**INPUT FOR THIS TASK:**
---

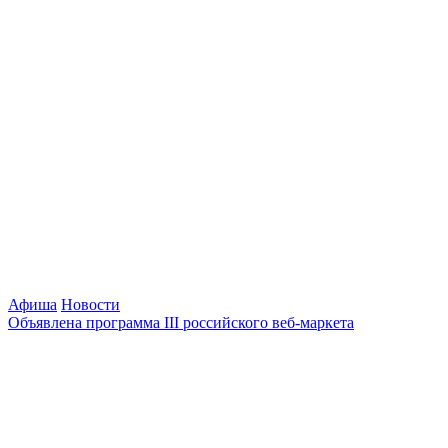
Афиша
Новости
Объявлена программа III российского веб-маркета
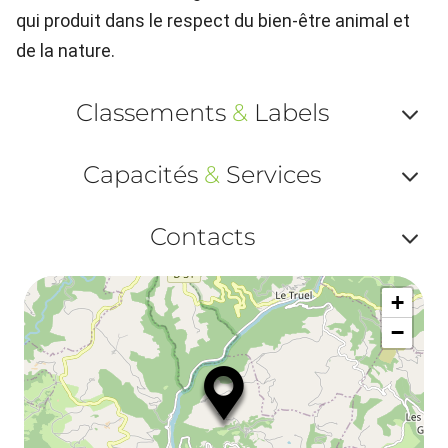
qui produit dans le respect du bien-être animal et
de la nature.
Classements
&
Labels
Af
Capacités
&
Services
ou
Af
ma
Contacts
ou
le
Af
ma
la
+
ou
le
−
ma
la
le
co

---

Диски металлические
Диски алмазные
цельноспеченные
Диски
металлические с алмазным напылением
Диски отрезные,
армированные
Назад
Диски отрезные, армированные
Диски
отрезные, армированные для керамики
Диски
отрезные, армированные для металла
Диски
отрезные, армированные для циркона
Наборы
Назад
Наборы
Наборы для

---

**PROMPT:** The word to look for is "отрезные"; copy out every line of the entries that holds it.

**SOLUTION TO THE PROBLEM:**
Диски отрезные,
Диски отрезные, армированные
отрезные, армированные для керамики
отрезные, армированные для металла
отрезные, армированные для циркона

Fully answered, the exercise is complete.